## Stored dataset items
#####

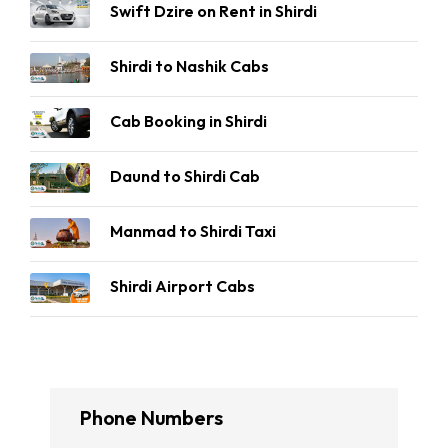
Swift Dzire on Rent in Shirdi
Shirdi to Nashik Cabs
Cab Booking in Shirdi
Daund to Shirdi Cab
Manmad to Shirdi Taxi
Shirdi Airport Cabs
Phone Numbers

#####

## EXERCISE INSTRUCTIONS
Your answer must restate the entries word for word and contain no pictures.

## ANSWER SECTION
Swift Dzire on Rent in Shirdi
Shirdi to Nashik Cabs
Cab Booking in Shirdi
Daund to Shirdi Cab
Manmad to Shirdi Taxi
Shirdi Airport Cabs
Phone Numbers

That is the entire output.